§ **What this task involves**
Give back nothing but the number of lines in these entries that contain the word "kell".

§ **Records provided**

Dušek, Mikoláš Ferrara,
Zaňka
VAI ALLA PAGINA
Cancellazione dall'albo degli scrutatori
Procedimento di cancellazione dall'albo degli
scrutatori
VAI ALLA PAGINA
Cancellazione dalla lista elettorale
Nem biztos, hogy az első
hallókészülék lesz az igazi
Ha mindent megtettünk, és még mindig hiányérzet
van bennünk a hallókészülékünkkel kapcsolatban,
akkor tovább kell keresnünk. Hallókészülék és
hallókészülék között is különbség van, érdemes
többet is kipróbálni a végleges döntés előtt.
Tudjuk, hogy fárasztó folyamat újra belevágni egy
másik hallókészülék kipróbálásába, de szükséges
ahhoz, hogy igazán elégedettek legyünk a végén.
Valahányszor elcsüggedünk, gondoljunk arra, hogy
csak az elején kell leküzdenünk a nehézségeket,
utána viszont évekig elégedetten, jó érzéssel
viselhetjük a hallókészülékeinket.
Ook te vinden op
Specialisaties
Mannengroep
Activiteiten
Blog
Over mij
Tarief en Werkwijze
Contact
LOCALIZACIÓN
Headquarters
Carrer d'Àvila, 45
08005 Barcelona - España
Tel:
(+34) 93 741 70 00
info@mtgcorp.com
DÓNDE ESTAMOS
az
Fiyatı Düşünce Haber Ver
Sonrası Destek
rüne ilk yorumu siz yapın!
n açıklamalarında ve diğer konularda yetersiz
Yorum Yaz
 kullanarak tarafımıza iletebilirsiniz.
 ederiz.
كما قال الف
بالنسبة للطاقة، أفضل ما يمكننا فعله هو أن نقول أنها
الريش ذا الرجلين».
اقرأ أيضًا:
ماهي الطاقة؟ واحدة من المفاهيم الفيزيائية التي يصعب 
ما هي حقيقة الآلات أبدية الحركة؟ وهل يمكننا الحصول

§ **Expected output**
2